Assalamu'alaikum Pekanbaru,

(gambar : dari https://jalanblog.wordpress.com/2014/06/07/masjid-ar-rahman/)



Alhamdulillah empat tahun tidak isi blog, lama juga ternyata semua cerita empat tahun ini begitu banyak yang ingin ditulis di sini harus tersimpan. Mulai dari kehadiran si kecil, rutinitas kerja hingga kesibukan lain yang membuat diri sangat jarang membuka blog ini lagi.

Cerita hari ini, berbagi mengenai sebuah tausiyah yang diri terima pada hari kedua berada di negeri lancang kuning ini dalam agenda pekerjaan. Jadi di salah satu masjid yang berada di Kota Pekanbaru ini, ada suatu rutinitas kajian berupa tausiyah pendek yang disampaikan setelah azan Zhuhur sebelum melaksanakan Shalat Fardhu Zhuhur. Dalam papan pengumuman masjid ini terdapat jadwal tausiyah beserta ustadz yang memberikan tausiyahnya, rata-rata jika diri tidak salah lihat semua tausiyahnya diberikan sebelum shalat zhuhur.
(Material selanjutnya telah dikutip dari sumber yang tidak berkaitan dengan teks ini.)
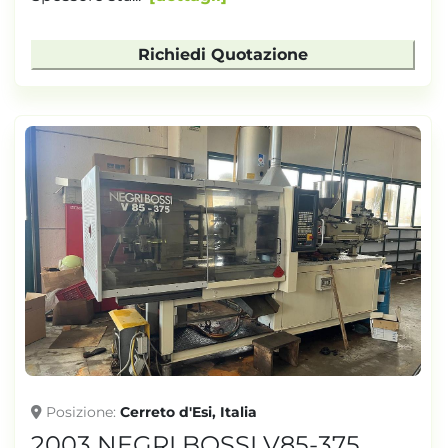
Richiedi Quotazione
Posizione
Cerreto d'Esi, Italia
2003 NEGRI BOSSI V85-375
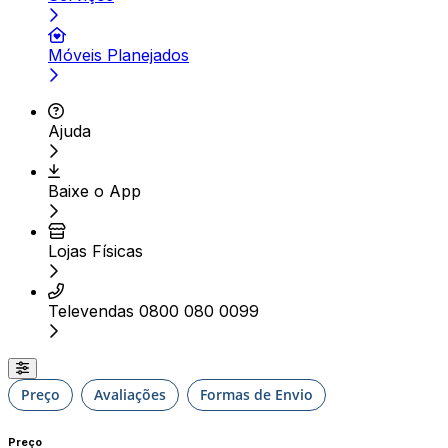
Móveis Planejados
Ajuda
Baixe o App
Lojas Físicas
Televendas 0800 080 0099
Preço
Avaliações
Formas de Envio
Preço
Nah yang ingin diri bagi yaitu tausiyah tentang seorang laki-laki yang selalu disebut Nabi Muhammad SAW. Karena diri tidak terlalu bagus dalam menyusun kata-kata, berikut diri kutip dari laman sebelah tentang isi tausiyah tersebut  
 dikutip dari : https://cahayawahyu.wordpress.com/2014/08/05/sang-calon-penghuni-surga/

Ada sebuah kisah sederhana, tetapi sangat menarik untuk dicermati dan dijadikan sebagai ‘ibrah (pelajaran) tentang seorang ‘Calon Penghuni Surga”, yang pada saat Rasulullah s.a.w. berkisah, para sahabat pun memiliki rasa penasaran yang cukup tinggi. Dan yang paling menarik, Sang Calon Penghuni Surga itu adalah seorang laki-laki yang ‘luput’ dari perhatian para sahabat dan tidak terduga sama sekali. Dia ‘orang biasa’ yang – menurut Rasulullah sa.w. — memiliki keutamaan dibanding para sahabat Rasulullah s.a.w.. Nah, Siapakah dia? Inilah ceritanya.
Anas ibn Malik – salah seorang sahabat Rasulullah s.a.w. — menceritakan dalam sebuah hadits yang diriwayatkan oleh Imam Ahmad ibn Hanbal dan an-Nasa’i, perihal orang yang disebut-sebut oleh Rasulullah s.a.w. sebagai calon penghuni surga.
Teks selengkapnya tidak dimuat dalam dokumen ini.